Nel confermare la decisione impugnata, la Corte territoriale aveva evidenziato la sussistenza di indizi che deponevano nel senso del carattere preordinato della condotta, compreso il fatto che la donna avesse la disponibilità del badge della collega.

La condotta addebitata si poneva in contrasto con i doveri stabiliti dal CCNL del comparto scuola, non risultando, peraltro, di carattere occasionale, atteso che la contestazione disciplinare di specie era scaturita da accertamenti eseguiti a seguito di denunce presentate da altri impiegati amministrativi dello stesso plesso scolastico e che in tali denunce erano stati segnalati ulteriori episodi di timbratura non regolare da parte della lavoratrice.

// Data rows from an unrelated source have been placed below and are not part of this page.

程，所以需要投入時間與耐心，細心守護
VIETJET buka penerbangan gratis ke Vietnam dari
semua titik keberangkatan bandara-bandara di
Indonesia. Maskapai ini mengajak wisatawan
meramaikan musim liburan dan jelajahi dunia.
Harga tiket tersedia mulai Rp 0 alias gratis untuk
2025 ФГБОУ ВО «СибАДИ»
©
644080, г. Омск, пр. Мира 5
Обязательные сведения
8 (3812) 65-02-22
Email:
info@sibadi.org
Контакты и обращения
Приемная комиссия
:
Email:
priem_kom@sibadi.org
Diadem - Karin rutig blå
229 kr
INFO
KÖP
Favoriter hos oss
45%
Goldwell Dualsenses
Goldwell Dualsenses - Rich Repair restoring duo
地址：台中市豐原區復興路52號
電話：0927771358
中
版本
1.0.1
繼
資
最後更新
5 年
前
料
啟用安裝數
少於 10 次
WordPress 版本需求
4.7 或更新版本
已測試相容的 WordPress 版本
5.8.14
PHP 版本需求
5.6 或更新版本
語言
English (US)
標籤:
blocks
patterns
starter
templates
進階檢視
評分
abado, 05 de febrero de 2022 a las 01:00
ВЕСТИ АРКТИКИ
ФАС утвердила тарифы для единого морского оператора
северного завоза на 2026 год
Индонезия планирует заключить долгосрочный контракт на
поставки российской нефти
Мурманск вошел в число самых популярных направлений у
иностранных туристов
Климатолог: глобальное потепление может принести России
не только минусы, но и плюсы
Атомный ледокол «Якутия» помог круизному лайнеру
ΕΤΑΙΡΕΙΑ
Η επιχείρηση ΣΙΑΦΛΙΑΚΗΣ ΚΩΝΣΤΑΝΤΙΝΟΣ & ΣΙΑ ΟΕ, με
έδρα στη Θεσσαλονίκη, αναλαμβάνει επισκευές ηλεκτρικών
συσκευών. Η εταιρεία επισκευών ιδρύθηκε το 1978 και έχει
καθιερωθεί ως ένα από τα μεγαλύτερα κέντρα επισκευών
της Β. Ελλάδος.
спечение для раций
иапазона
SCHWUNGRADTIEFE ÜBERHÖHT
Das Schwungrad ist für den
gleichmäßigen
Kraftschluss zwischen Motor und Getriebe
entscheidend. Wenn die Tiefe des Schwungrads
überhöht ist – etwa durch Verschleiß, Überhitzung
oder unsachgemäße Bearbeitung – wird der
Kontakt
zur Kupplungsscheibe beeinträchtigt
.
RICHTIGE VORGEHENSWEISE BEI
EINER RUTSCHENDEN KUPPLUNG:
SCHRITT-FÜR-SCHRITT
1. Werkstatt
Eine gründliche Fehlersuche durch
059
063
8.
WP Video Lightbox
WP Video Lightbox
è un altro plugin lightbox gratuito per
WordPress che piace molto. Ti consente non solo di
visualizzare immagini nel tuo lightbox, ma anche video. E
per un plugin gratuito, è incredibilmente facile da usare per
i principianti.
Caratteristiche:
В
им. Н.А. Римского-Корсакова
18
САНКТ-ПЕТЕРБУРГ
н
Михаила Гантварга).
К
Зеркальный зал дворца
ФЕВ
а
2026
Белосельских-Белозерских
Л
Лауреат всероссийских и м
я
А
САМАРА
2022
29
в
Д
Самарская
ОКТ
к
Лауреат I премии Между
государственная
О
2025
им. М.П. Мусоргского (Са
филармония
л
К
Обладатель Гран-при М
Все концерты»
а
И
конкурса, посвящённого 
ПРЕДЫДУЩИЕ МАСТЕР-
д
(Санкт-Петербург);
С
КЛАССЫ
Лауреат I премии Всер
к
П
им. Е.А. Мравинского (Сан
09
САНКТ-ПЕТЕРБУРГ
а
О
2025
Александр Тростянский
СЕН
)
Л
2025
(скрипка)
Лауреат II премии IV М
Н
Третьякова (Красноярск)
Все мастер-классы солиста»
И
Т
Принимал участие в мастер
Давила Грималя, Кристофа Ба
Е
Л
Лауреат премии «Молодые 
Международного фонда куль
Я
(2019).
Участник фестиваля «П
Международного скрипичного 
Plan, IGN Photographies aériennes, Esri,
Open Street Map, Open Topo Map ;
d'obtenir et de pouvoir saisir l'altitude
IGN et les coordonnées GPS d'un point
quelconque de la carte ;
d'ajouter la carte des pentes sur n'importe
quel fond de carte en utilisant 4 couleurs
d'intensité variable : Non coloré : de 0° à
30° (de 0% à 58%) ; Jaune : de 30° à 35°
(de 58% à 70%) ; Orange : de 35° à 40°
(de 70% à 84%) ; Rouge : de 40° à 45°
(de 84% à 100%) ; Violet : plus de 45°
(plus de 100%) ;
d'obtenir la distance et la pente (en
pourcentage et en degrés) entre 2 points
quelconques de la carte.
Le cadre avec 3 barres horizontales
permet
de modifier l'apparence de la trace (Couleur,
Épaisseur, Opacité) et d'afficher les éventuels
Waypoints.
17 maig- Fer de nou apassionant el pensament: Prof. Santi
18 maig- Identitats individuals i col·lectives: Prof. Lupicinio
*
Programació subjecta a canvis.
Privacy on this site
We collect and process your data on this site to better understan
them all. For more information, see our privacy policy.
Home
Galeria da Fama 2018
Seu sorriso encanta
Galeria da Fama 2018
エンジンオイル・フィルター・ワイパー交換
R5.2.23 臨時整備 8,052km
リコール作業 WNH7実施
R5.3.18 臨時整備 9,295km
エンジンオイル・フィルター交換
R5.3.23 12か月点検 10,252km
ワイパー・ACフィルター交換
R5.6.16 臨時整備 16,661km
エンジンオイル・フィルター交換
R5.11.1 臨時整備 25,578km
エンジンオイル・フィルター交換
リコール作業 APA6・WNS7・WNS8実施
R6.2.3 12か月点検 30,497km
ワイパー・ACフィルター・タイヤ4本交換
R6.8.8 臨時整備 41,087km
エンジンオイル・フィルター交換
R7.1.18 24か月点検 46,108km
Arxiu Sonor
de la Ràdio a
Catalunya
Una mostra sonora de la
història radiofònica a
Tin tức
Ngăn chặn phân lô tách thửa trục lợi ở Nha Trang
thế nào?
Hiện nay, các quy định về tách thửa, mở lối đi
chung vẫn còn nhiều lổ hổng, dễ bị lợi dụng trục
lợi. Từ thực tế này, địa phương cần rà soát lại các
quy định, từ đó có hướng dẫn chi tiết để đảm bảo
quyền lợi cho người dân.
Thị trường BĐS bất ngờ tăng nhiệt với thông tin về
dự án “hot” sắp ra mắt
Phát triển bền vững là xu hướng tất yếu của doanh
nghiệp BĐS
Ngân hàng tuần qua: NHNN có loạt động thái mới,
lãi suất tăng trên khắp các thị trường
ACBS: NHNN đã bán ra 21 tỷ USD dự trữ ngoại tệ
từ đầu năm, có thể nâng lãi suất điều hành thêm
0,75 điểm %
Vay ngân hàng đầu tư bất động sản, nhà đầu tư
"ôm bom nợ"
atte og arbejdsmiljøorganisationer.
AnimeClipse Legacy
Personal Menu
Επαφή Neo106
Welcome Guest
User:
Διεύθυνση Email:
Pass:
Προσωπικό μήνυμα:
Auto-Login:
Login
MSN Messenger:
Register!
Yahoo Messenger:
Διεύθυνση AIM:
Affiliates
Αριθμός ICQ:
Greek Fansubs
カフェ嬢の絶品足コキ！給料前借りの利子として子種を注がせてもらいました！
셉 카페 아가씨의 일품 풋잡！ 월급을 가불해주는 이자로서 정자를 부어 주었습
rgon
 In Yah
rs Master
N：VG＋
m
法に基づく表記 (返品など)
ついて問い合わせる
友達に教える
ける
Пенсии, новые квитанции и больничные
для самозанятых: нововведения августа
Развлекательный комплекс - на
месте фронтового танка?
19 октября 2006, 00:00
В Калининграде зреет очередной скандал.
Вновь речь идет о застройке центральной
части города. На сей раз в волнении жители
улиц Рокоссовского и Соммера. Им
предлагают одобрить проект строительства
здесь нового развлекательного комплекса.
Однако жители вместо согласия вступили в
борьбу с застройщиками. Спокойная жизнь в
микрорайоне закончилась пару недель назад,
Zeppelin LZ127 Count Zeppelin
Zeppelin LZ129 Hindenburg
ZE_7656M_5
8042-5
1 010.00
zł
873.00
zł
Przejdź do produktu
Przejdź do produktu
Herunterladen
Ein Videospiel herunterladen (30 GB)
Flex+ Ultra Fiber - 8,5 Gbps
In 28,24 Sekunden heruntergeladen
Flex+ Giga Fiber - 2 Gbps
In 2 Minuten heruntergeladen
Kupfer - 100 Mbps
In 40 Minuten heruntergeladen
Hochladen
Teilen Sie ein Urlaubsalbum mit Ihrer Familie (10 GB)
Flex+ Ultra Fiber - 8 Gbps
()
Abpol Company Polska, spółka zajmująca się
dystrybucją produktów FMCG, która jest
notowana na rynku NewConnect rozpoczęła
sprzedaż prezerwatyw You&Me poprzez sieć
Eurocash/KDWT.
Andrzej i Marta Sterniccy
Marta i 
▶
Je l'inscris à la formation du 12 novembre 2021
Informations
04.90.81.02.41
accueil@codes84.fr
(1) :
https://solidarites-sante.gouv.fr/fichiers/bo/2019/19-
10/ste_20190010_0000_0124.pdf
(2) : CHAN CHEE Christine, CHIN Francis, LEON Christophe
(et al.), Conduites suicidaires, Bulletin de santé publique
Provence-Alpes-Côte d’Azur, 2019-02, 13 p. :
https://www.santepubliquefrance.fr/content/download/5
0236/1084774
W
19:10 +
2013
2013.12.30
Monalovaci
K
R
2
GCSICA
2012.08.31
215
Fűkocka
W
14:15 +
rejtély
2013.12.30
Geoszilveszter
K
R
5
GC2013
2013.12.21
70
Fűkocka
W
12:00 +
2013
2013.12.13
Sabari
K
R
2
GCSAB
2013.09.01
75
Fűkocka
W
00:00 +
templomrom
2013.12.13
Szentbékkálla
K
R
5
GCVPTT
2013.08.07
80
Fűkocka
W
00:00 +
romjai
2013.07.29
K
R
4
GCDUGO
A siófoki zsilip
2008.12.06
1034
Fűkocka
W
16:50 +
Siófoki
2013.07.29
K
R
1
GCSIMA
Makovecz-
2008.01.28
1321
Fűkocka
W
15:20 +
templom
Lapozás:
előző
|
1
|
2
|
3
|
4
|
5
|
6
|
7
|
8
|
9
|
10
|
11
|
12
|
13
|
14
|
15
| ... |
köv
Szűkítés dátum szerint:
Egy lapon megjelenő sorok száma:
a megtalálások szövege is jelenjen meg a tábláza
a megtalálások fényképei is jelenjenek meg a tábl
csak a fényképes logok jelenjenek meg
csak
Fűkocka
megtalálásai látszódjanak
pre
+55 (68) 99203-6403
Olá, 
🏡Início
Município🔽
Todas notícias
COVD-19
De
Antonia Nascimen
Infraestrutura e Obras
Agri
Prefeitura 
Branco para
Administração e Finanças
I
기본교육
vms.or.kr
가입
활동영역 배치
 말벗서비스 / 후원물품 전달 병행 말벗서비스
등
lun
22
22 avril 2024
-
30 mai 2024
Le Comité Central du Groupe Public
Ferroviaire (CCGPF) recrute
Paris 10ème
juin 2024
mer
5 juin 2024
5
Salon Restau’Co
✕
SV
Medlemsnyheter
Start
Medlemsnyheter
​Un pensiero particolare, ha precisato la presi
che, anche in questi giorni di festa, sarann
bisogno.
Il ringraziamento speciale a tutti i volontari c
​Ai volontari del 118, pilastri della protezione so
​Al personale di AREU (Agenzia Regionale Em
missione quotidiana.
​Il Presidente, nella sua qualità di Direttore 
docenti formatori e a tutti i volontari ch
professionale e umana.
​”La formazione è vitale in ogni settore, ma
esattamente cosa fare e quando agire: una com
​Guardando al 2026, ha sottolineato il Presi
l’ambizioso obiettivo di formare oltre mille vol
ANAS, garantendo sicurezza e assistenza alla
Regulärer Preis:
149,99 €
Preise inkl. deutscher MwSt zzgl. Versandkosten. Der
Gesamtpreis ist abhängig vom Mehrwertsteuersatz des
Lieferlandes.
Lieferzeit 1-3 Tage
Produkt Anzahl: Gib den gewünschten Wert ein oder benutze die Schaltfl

Sul punto, gli Ermellini hanno rammentato il più volte affermato principio per cui, nel pubblico impiego privatizzato, vige la regola generale dell’autonomia dei procedimenti, disciplinare e penale, con possibilità di sospensione, facoltativa e non obbligatoria, come ipotesi eccezionale, nei casi di illeciti di maggiore gravità, qualora ricorra il requisito della particolare complessità nell’accertamento, restando, comunque, la Pa “libera di valutare autonomamente gli atti del processo penale e di ritenere che essi forniscano, senza necessità di ulteriori acquisizioni e indagini, elementi sufficienti per la contestazione di illecito disciplinare al proprio dipendente”.

Nella vicenda esaminata, dunque, la Corte territoriale aveva correttamente escluso valenza vincolante all’assoluzione dell’odierna ricorrente – peraltro motivata con la particolare tenuità del fatto, e non per non averlo commesso, risultando quindi non smentita la materialità dei fatti medesimi – ed aveva operato, come già aveva fatto l’Amministrazione, un’autonoma valutazione dei fatti, giustificata anche dal fatto che la decisione di gravame si era venuta a fondare su un corredo probatorio più ampio rispetto a quello del giudice penale.